I sit on the table.
The body finds the position before I do.
It is not discomfort.
It is recognition.
As if I am not learning how to sit there, but remembering how I had already done it.
I try to recall when that familiarity began.
I cannot find the moment.
Only continuity.
I try to move my shoulder.
It is already held.
What is strange is not the restraint.
It is failing to locate the exact instant it stopped feeling impossible.
There is a faint mark on the edge of the padding.
It does not match my posture.
But it also does not match any earlier one I can remember.
I run my hand over it again.
Slower.
Not because I am searching.
But because the gesture feels known before I perform it.
The note is folded under a metal fixation.
I read it.
Once.
Then again.
Not out of doubt.
But because each reading seems to occur in a different order.
It says:
“You were already supported when you thought you arrived.”
I do not know if it refers to this moment.

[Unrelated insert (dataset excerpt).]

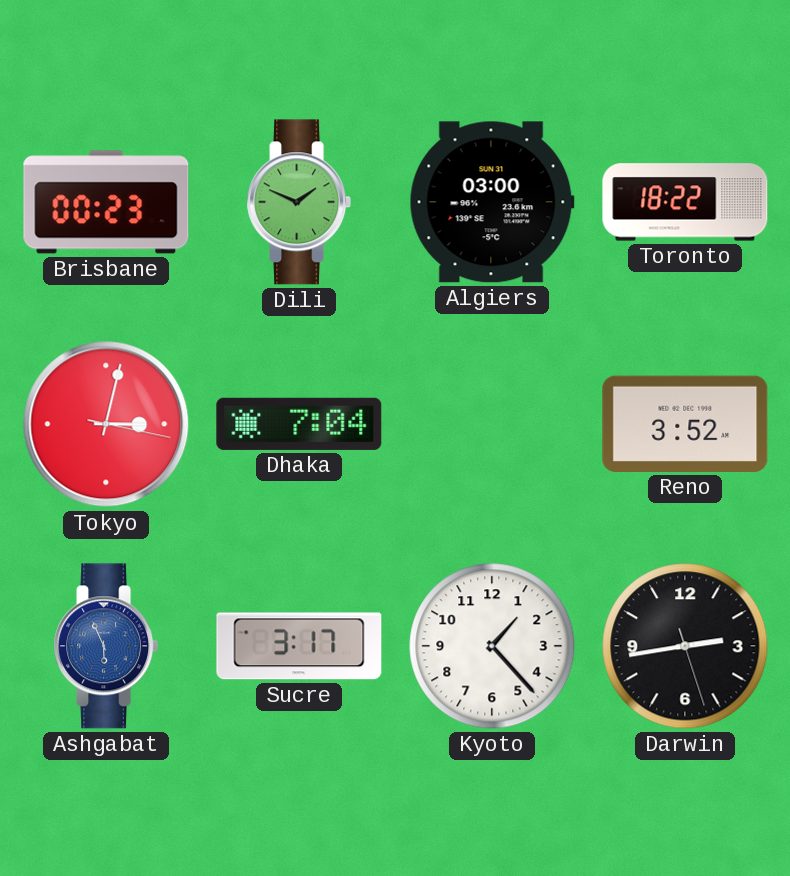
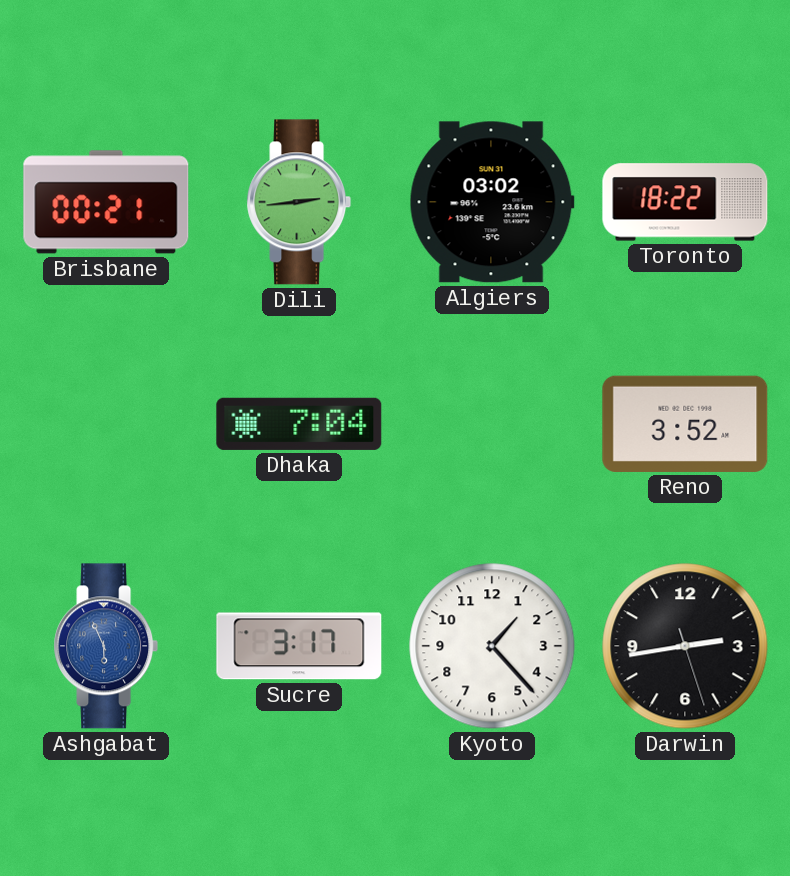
Brisbane: 00:23 -> 00:21
Dili: 1:49 -> 2:44
Algiers: 03:00 -> 03:02
Tokyo: 3:02 -> none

Or to a previous one that has not finished closing.
Or to one that has not yet happened.
In a document I do not remember requesting, a name appears.
It does not describe the table.
It describes something before the table.
Or after it.
The header reads:
Multi-Articular Tension System
The date is later than the note I found inside the metal.
That does not fit.
But it is not corrected either.
It simply remains.
I try to reposition my neck.
The movement begins before intention.
Or after it.
I cannot tell.
I have to move my neck.
I am not moving it.
I do not know whether that means I have not started yet…
or that I finished long ago.
And what is unsettling is not the neck.
It is that the table seems to be holding a recorded version of me I have not reached yet.